The main input format for PETRARCH is an XML document with each entry in the document a sentence or story to be parsed. The inputs can be either individual sentences or entire stories. Additionally, the input can contain pre-parsed information from StanfordNLP or just the plain text with the Stanford parse left up to TABARI. Whether the input is parsed or not is indicated using the -P flag in the PETRARCH command-line arguments.

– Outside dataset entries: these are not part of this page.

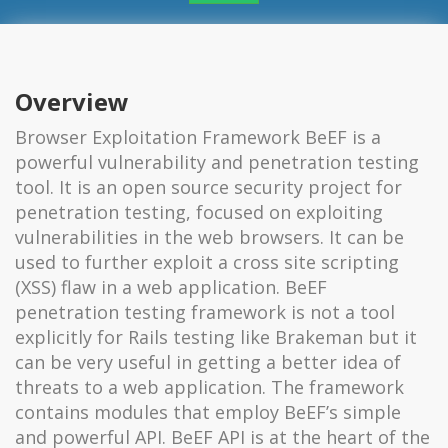
Overview
Browser Exploitation Framework BeEF is a
powerful vulnerability and penetration testing
tool. It is an open source security project for
penetration testing, focused on exploiting
vulnerabilities in the web browsers. It can be
used to further exploit a cross site scripting
(XSS) flaw in a web application. BeEF
penetration testing framework is not a tool
explicitly for Rails testing like Brakeman but it
can be very useful in getting a better idea of
threats to a web application. The framework
contains modules that employ BeEF’s simple
and powerful API. BeEF API is at the heart of the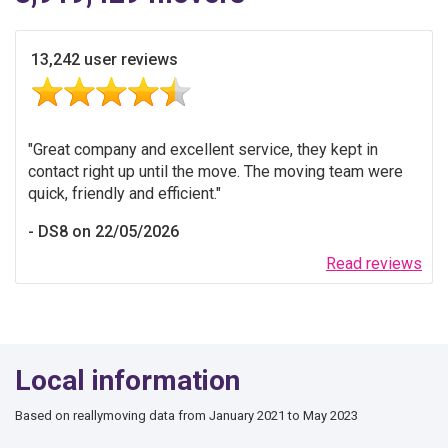
13,242 user reviews
Great company and excellent service, they kept in
contact right up until the move. The moving team were
quick, friendly and efficient.
DS8 on 22/05/2026
Read reviews
Local information
Based on reallymoving data from January 2021 to May 2023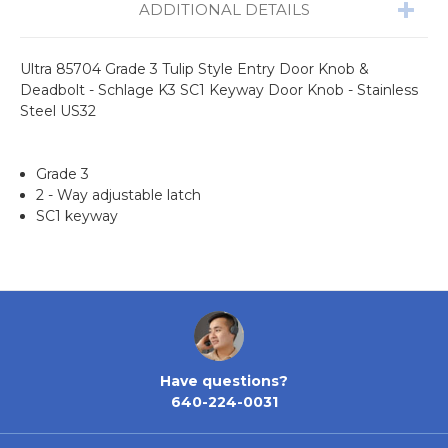
ADDITIONAL DETAILS
Ultra 85704 Grade 3 Tulip Style Entry Door Knob &
Deadbolt - Schlage K3 SC1 Keyway Door Knob - Stainless
Steel US32
Grade 3
2 - Way adjustable latch
SC1 keyway
Have questions?
640-224-0031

In general, the XML format is:

<Sentences>

<Sentence date = "YYYYMMDD" id = "storyString_sent#" source = "AFP" sentence = "Boolean">
<Text>
</Text>
<Parse>
</Parse>
</Sentence>

</Sentences>

Again, the <Parse></Parse> blocks are optional. Each attribute of the entries has a fairly obvious role. The date attribute is the date of the entry in a YYYYMMDD format. The id attribute is a unique ID for the entry. If the entry is a single sentence, the format of the ID should be storyString_sentNumber or ABCDEFGHIJKLM_1 which would indicate story ABCDEFGHIJKLM and sentence 1. The sentence attribute indicates whether the text in the entry is from a single sentence or a block of sentences, such as from the lead paragraph of a news story. Finally, the source attribute indicates what source the material came from, such as Agence-France Presse.

General record fields:

All of these tags should occur on their own lines.

<Sentence>...</Sentence>:

Delimits the record. The <Sentence...> tag can have the following fields: date: date of the text in YYYYMMDD format. This is required; if it is not present the record will be skipped

id: identification string in any format [optional] category:

category in any format; this is used by the <Include> and
<Exclude> options [optional]

place: code to be used for anonymous actors [optional]

</Text>...</Text>:

Delimits the source text. This is used only for the display. The tags should occur on their own lines

<Parse>...</Parse>:

Delimits the TreeBank parse tree text: this used only for the actual coding.